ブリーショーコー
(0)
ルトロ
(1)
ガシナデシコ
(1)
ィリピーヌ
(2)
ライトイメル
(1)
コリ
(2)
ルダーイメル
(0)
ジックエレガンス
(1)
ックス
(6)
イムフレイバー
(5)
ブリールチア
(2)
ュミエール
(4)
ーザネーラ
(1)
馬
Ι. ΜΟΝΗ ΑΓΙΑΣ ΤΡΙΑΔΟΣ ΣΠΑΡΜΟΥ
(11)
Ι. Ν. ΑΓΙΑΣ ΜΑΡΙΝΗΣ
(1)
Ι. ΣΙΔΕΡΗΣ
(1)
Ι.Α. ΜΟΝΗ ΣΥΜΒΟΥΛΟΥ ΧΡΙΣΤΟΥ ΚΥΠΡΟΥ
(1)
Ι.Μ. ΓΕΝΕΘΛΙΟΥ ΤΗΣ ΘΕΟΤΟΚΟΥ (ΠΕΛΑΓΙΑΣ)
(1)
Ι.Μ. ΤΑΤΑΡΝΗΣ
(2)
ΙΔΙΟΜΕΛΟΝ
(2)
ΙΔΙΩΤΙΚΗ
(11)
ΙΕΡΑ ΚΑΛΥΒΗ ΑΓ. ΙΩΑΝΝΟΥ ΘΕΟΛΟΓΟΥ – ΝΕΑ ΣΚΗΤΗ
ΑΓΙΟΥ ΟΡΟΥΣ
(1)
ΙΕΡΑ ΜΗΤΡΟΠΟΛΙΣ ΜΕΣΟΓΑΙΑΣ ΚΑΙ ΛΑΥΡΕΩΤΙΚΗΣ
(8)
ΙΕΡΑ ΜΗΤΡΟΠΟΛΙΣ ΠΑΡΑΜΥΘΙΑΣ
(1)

☆ ☆ ☆ ☆ ☆

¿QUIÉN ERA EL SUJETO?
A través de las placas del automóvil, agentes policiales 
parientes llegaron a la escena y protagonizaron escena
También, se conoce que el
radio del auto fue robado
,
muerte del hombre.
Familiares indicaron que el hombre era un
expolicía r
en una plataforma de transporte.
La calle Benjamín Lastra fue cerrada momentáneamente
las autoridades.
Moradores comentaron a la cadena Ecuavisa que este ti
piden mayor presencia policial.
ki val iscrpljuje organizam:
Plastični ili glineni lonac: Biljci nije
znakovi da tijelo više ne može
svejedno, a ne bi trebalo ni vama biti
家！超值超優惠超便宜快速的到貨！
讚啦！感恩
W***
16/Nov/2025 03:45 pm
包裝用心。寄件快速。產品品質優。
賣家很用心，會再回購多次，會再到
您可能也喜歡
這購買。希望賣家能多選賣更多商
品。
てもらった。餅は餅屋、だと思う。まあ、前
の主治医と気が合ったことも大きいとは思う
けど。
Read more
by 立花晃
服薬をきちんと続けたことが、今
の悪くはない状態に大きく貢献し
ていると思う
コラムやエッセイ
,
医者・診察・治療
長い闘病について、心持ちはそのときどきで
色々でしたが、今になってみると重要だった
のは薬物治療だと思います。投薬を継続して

☆ ☆ ☆ ☆ ☆

=== Your objective ===
Wherever the string "ΜΗΤΡΟΠΟΛΙΣ" shows up in the material, copy the line that holds it.

=== Answer ===
ΙΕΡΑ ΜΗΤΡΟΠΟΛΙΣ ΜΕΣΟΓΑΙΑΣ ΚΑΙ ΛΑΥΡΕΩΤΙΚΗΣ
ΙΕΡΑ ΜΗΤΡΟΠΟΛΙΣ ΠΑΡΑΜΥΘΙΑΣ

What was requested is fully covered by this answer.